Jeroen: Heb je een voorbeeld waarvan je zegt, “Als ik dat zie bij mijn bank of waar dan ook, daar put ik hoop uit, daar word ik enthousiast van”?

Hans: Vorige maand was ik in Spanje met Triodos Bank Spanje. Een bank doet natuurlijk niets anders dan mensen met goede ideeën hun ideeën laten verwezenlijken. Dus een bank doet zelf niets, maar we waren op weg, we waren bij een klant. Die hadden een gebouw met een woongemeenschap, maar dat gebouw was helemaal duurzaam gebouwd, helemaal circulair met alle voorwaarden waardoor de energiekosten laag waren en uiteindelijk de huur ook relatief laag was. Maar ook met gemeenschappelijke ruimtes en alle mensen die daarin woonden, die tekenden ook een soort van contract dat ze ook een sociale plicht hadden naar die anderen. Dus ze hadden echt alles wat je maar kan verzinnen qua duurzaamheid gecombineerd en ik vroeg, “Wat nu als er iemand weggaat, heb je dan geen probleem?” Dan zeiden ze, “Er is een wachtlijst van mensen die hier willen wonen.” Je kunt dus met een lagere ecologische voetafdruk op een sociale manier met een heleboel mensen samenwonen, wat ook nog eens goedkoper is. Het kan dus gewoon. Er was een heel verhaal over hoe lastig dat allemaal was met wetgeving en dat soort dingen, maar dit soort dingen moeten we gewoon veel vaker doen. Zo zijn er veel meer voorbeelden van ondernemers die dingen doen. Of als je bij jonge mensen bent, bij de jonge klimaatbeweging en je ziet de energie daar van jonge mensen die de wereld wil veranderen, dan denk ik, “Daar moeten we gebruik van maken. Dat moeten we een podium geven en daar veel meer mee doen.” Dus gelukkig zijn er genoeg plekken waarvan ik denk, “Daar gebeuren echt dingen.”

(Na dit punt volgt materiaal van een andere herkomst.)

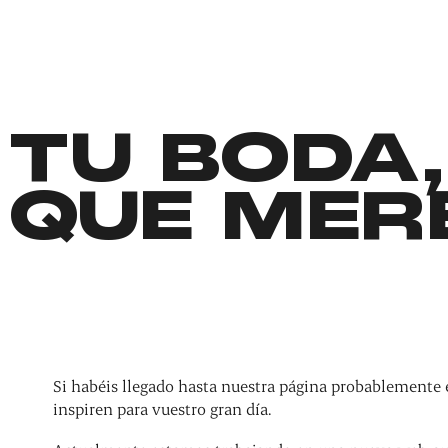
TU BODA,
QUE MER
Si habéis llegado hasta nuestra página probablemente 
inspiren para vuestro gran día.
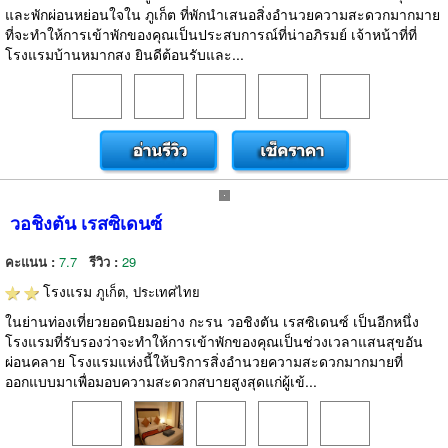
และพักผ่อนหย่อนใจใน ภูเก็ต ที่พักนำเสนอสิ่งอำนวยความสะดวกมากมาย
ที่จะทำให้การเข้าพักของคุณเป็นประสบการณ์ที่น่าอภิรมย์ เจ้าหน้าที่ที่
โรงแรมบ้านหมากสง ยินดีต้อนรับและ...
วอชิงตัน เรสซิเดนซ์
คะแนน :
7.7
รีวิว :
29
โรงแรม
ภูเก็ต, ประเทศไทย
ในย่านท่องเที่ยวยอดนิยมอย่าง กะรน วอชิงตัน เรสซิเดนซ์ เป็นอีกหนึ่ง
โรงแรมที่รับรองว่าจะทำให้การเข้าพักของคุณเป็นช่วงเวลาแสนสุขอัน
ผ่อนคลาย โรงแรมแห่งนี้ให้บริการสิ่งอำนวยความสะดวกมากมายที่
ออกแบบมาเพื่อมอบความสะดวกสบายสูงสุดแก่ผู้เข้...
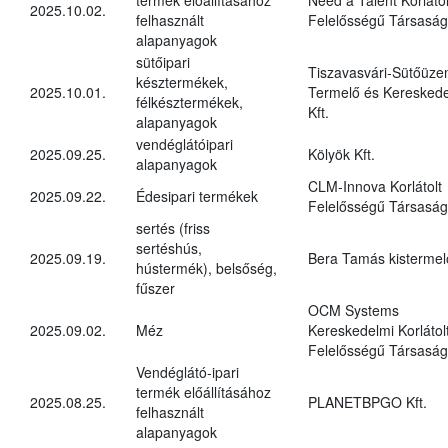
2025.10.02.
felhasznált
Felelősségű Társaság
alapanyagok
sütőipari
Tiszavasvári-Sütőüz
késztermékek,
2025.10.01.
Termelő és Kereskede
félkésztermékek,
Kft.
alapanyagok
vendéglátóipari
2025.09.25.
Kölyök Kft.
alapanyagok
CLM-Innova Korlátolt
2025.09.22.
Édesipari termékek
Felelősségű Társaság
sertés (friss
sertéshús,
2025.09.19.
Bera Tamás kistermel
hústermék), belsőség,
fűszer
OCM Systems
2025.09.02.
Méz
Kereskedelmi Korlátol
Felelősségű Társaság
Vendéglátó-ipari
termék előállításához
2025.08.25.
PLANETBPGO Kft.
felhasznált
alapanyagok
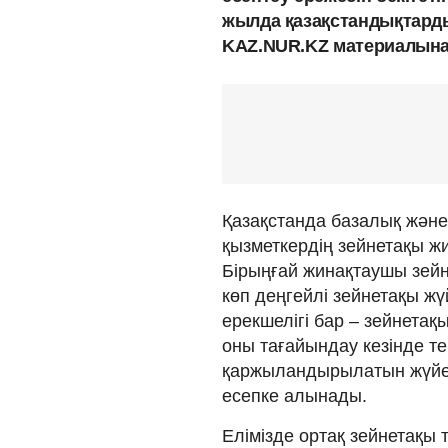
жылда қазақстандықтарды
KAZ.NUR.KZ материалына
Қазақстанда базалық және
қызметкердің зейнетақы 
Бірыңғай жинақтаушы зей
көп деңгейлі зейнетақы жү
ерекшелігі бар – зейнетақ
оны тағайындау кезінде те
қаржыландырылатын жүйе ен
есепке алынады.
Елімізде ортақ зейнетақы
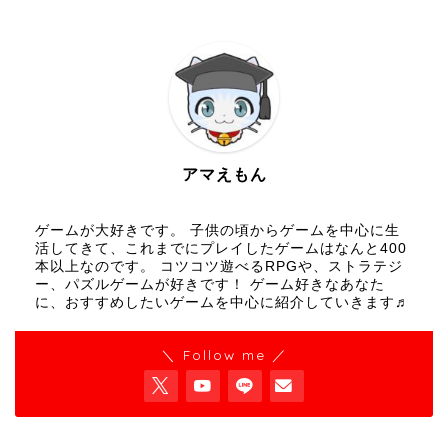
アマえもん
ゲームが大好きです。 子供の頃からゲームを中心に生
活してきて、これまでにプレイしたゲームはなんと400
本以上なのです。 コツコツ遊べるRPGや、ストラテジ
ー、パズルゲームが好きです！ ゲーム好きなあなた
に、おすすめしたいゲームを中心に紹介していきます♬
＼ Follow me ／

Jeroen: Dat is ook jouw belangrijkste bron van energie om positief te blijven?

Hans: Ja, om hoop te hebben.

Jeroen: Dat is nog wel een groter verschil.

Hans: Ja.

Jeroen: Waar hoop is, is leven, maar het moet uiteindelijk ook wel leiden tot echte verandering. Jij hebt het vaak indirect of direct over structuren die niet kloppen. Dat zei je net ook al een beetje, “Start your agent” debat, maar er zijn vaak goede intenties waar structuur niet goed is. We kunnen daar makkelijk nog een paar uur over praten, maar als je één, twee of drie dingen mag kiezen en je kijkt naar de financiële sector – want de grootste groep van mijn luisteraars werkt in de financiële sector – wat zijn dan voor jou echt de kern structuurproblemen in die financiële sector?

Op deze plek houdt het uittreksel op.